What's more exciting, though, is news of the upcoming 4-nanometer (4nm) chips that TSMC is looking to start making at the end of the year. This is a step smaller than the current 5nm A14 and the upcoming A15, which means Apple will be able to pack in even more transistors and likely offer better endurance.
Apple is getting the first batch of these new chips, according to Digitimes' source, but will use these for Mac devices rather than iPhones. This sounds like the successor to the Apple M1 chip used in the latest MacBook Air and 13-inch MacBook Pro, and could be used in the new iMac and the next 16-inch MacBook Pro. If Apple doesn't have the time to implement the chips into these rumored 2021 products, then it will likely slot the new silicon into its 2022 Mac devices.
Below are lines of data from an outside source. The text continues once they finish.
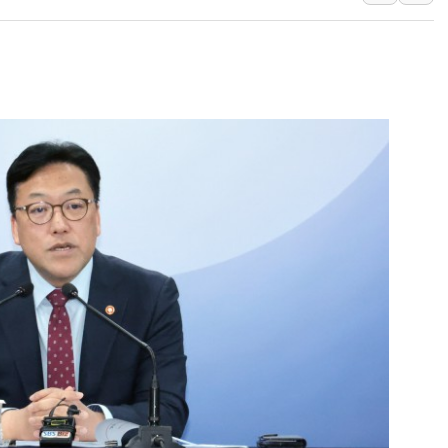
우크라 드론 전술, 중남미 콜롬비아에
동해해경, 독도 해상서 부유물 감긴 
주한미군 "오산기지 누출, 백린 아닌 
구미 폐염산처리업체서 불 2시간30여
해군과 함께하는 '불금전파, 송정' 시
강원도 폭염특보 11일째…온열질환·가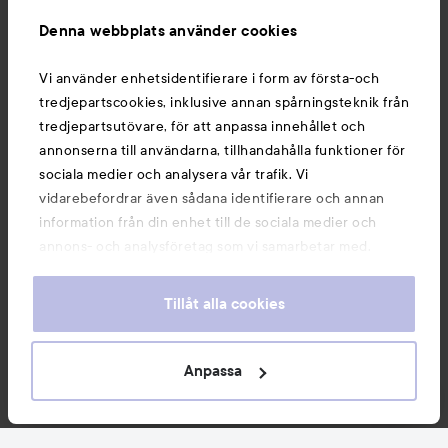
Information
Denna webbplats använder cookies
Du kanske också gillar
Vi använder enhetsidentifierare i form av första-och
tredjepartscookies, inklusive annan spårningsteknik från
tredjepartsutövare, för att anpassa innehållet och
annonserna till användarna, tillhandahålla funktioner för
sociala medier och analysera vår trafik. Vi
vidarebefordrar även sådana identifierare och annan
information från din enhet till de sociala medier och
annons- och analysföretag som vi samarbetar med.
Dessa kan i sin tur kombinera informationen med annan
information som du har tillhandahållit eller som de har
Tillåt alla cookies
samlat in när du har använt deras tjänster. Du godkänner
våra cookies vid fortsatt användande av vår webbplats.
Copyright 2026
För information om hur du kan ändra inställningarna för
Anpassa
E-handel av Avensia
cookies, se vår
Cookie Policy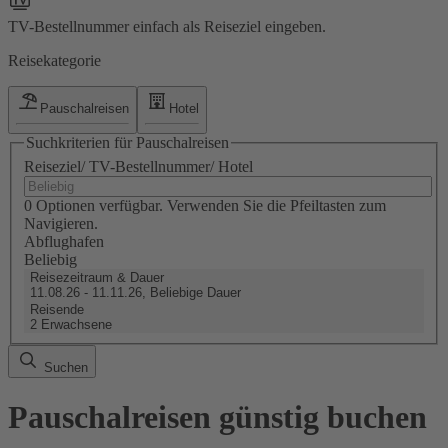
TV-Bestellnummer einfach als Reiseziel eingeben.
Reisekategorie
Pauschalreisen
Hotel
Suchkriterien für Pauschalreisen
Reiseziel/ TV-Bestellnummer/ Hotel
0 Optionen verfügbar. Verwenden Sie die Pfeiltasten zum
Navigieren.
Abflughafen
Beliebig
Reisezeitraum & Dauer
11.08.26 - 11.11.26, Beliebige Dauer
Reisende
2 Erwachsene
Suchen
Pauschalreisen günstig buchen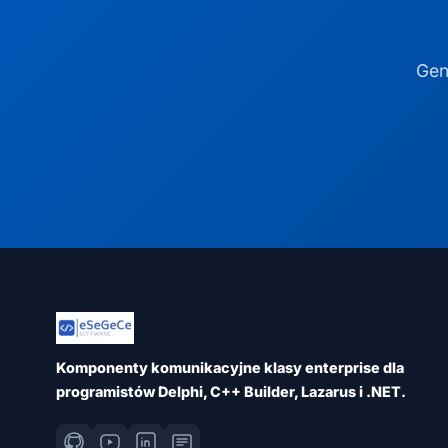
Gen
Komponenty komunikacyjne klasy enterprise dla
programistów Delphi, C++ Builder, Lazarus i .NET.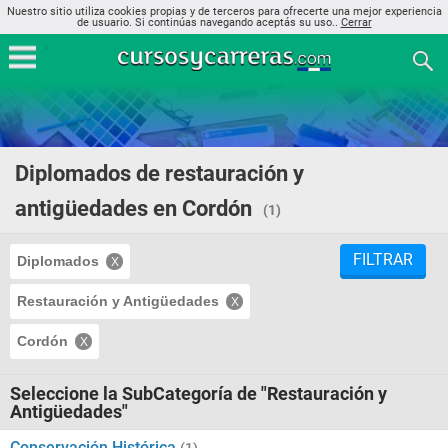
Nuestro sitio utiliza cookies propias y de terceros para ofrecerte una mejor experiencia
de usuario. Si continúas navegando aceptás su uso..
Cerrar
Diplomados de restauración y
antigüedades en Cordón
(1)
FILTRAR
Diplomados
Restauración y Antigüedades
Cordón
Seleccione la SubCategoría de "Restauración y
Antigüedades"
Conservación Histórica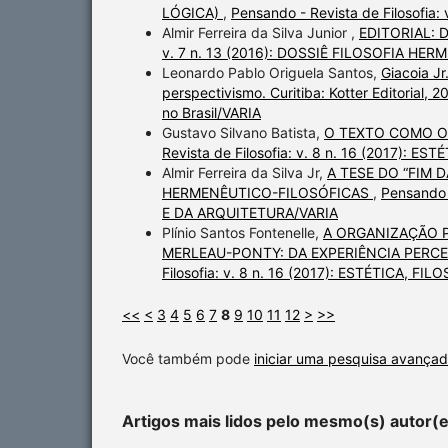
LÓGICA)
,
Pensando - Revista de Filosofi
Almir Ferreira da Silva Junior ,
EDITORIAL:
v. 7 n. 13 (2016): DOSSIÊ FILOSOFIA HE
Leonardo Pablo Origuela Santos,
Giacoia Jr
perspectivismo. Curitiba: Kotter Editorial, 
no Brasil/VARIA
Gustavo Silvano Batista,
O TEXTO COMO OB
Revista de Filosofia: v. 8 n. 16 (2017):
Almir Ferreira da Silva Jr,
A TESE DO “FIM 
HERMENÊUTICO-FILOSÓFICAS
,
Pensando 
E DA ARQUITETURA/VARIA
Plínio Santos Fontenelle,
A ORGANIZAÇÃO 
MERLEAU-PONTY: DA EXPERIÊNCIA PERC
Filosofia: v. 8 n. 16 (2017): ESTÉTICA, 
<<
<
3
4
5
6
7
8
9
10
11
12
>
>>
Você também pode
iniciar uma pesquisa avançad
Artigos mais lidos pelo mesmo(s) autor(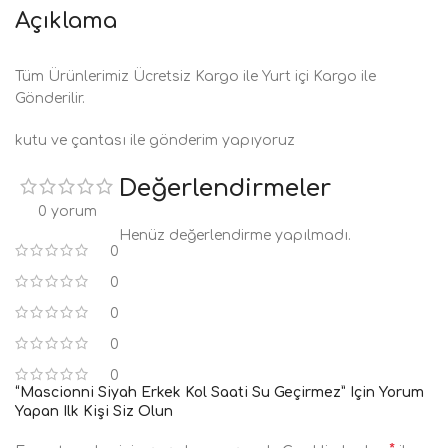
Açıklama
Tüm Ürünlerimiz Ücretsiz Kargo ile Yurt içi Kargo ile
Gönderilir.
kutu ve çantası ile gönderim yapıyoruz
Değerlendirmeler
0 yorum
Henüz değerlendirme yapılmadı.
0
0
0
0
0
“Mascionni Siyah Erkek Kol Saati Su Geçirmez” Için Yorum
Yapan Ilk Kişi Siz Olun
If 4nm isn't small enough for your liking, TSMC is also preparing to manufacture 3nm chips. Those won't emerge until late 2022, though, with Apple and Intel in line to use them. Considering that Intel currently uses fairly old-fashioned 10nm chips, this will give the computers using them a huge performance and efficiency boost.
Apple's iPhones always beat Android phones on performance benchmarks thanks to their powerful A-series chips. There's little doubt in our mind that the A15 chip will keep Apple's position at the top of our best phones guide intact. But if you want an even more efficient chip and even more battery life, you may want to wait until the iPhone 14.